Peter Heather has managed the inconceivable: to displace Gibbons (for me at least) as the reference when it comes to explaining the fall of the Western Roman Empire. He very convincingly argues that the rise of the Huns and Goths brought down the Roman Empire rather than internal conflicts and moral decline. He disputes that the Christianization of the Empire had a real impact on the running of the Empire. It brought about a cultural revolution, but did not impact the running of the Empire: “only the nomenclature was different.” Likewise, he argues that splitting the Empire in Western and Eastern parts was necessary to spread patronage throughout a very large population and avoid usurpation.

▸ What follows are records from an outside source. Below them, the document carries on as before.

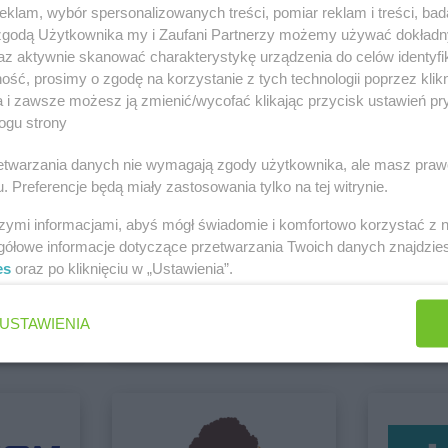
klam, wybór spersonalizowanych treści, pomiar reklam i treści, bad
 zgodą Użytkownika my i Zaufani Partnerzy możemy używać dokład
az aktywnie skanować charakterystykę urządzenia do celów identyfi
Dealz
Gorlice
Dealz
Grodz
 Biała Podlaska
ść, prosimy o zgodę na korzystanie z tych technologii poprzez klikn
Dealz
Gorzów Wielkopolski
Zobacz wszystkie sklepy
Dealz
Grodzi
a i zawsze możesz ją zmienić/wycofać klikając przycisk ustawień pr
Dealz
Gostynin
Dealz
Grudz
ogu strony
rzetwarzania danych nie wymagają zgody użytkownika, ale masz praw
. Preferencje będą miały zastosowania tylko na tej witrynie.
szymi informacjami, abyś mógł świadomie i komfortowo korzystać z
Dealz
Jastrzębie-Zdrój
Dealz
Jeleni
gółowe informacje dotyczące przetwarzania Twoich danych znajdzi
Dealz
Jaworzno
es
oraz po kliknięciu w „Ustawienia”.
ket
BLU
BRICOM
Brak gazetek
6 gazetek
Dealz
Kolbuszowa
Dealz
Konin
USTAWIENIA
Dealz
Kolno
Dealz
Kosza
ch
Dodaj do ulubionych
Dodaj do
Dealz
Koło
Dealz
Kozie
Dealz
Kołobrzeg
Dealz
Krakó
Dealz
Lipienice
Dealz
Lubin
Dealz
Lipnik
Dealz
Lublin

After thoroughly rejecting the internal causes of collapse, Heather argues that exogenous shocks weakened then led to the fall of the Empire. First the rise of Persia in the East as a competing super power required a mobilization of large troop numbers which left the frontier poorly defended. Then the arrival of the Huns to the borders of the Empire displaced huge numbers of “Barbarians” into the Empire. They became unified in the process. Even when the Romans temporarily contained them, the continuing Western advance of the Huns pressed new waves of invaders into its borders. The more these invaders occupied land and decreased the Empire’s ability to raise taxes to field an army, the weaker it became and the more attractive a target it became.

The loss of Africa to the Vandals was probably the coup de grace as it was the bread basket of the Western Empire and was the source of much of its wealth. Had the Romans succeeded in recapturing it in 468, the outcome might have been different. Their inability to recapture their most productive regions explains why even the collapse of the Hunnic Empire after the death of Attila did not benefit the Western Empire much.

The book is not perfect. The pacing varies dramatically and the book can be a bit tedious at times when it is too detailed or repetitive. Fortunately those parts are far and few between and the book more than makes up for it with its compelling narrative and rich description of its engaging cast of historical characters.

If you have an interest in the Roman Empire, you owe it to yourself to read this book!

The Upside of Irrationality is a must read!

Given my blog post on How to minimize human misery in recessions or the macroeconomic implications to hedonic adaptation, this review should not come as too much of a surprise. I had loved Dan Ariely’s original book Predictably Irrational and The Upside of Irrationality is a worthy successor.

In this book Dan analyzes a wide range of counter-intuitive results in diverse subject matters ranging from our innate desire to revenge to the market failure in online dating to why bonuses can be counterproductive. As usual in behavioral economics books the anecdotes make the story. In this book many of them were very personal as Dan covers the personal impact of a youthful accident which left him badly scarred and required him to accept temporary pain for long-term benefit, trade-offs which we are particularly bad at dealing with.

My one quibble might be with the title as the book does not really cover the upside of irrationality as much as the fact that we are irrational, but that there are ways of dealing with it when we are aware of our limitations. Regardless, read the book!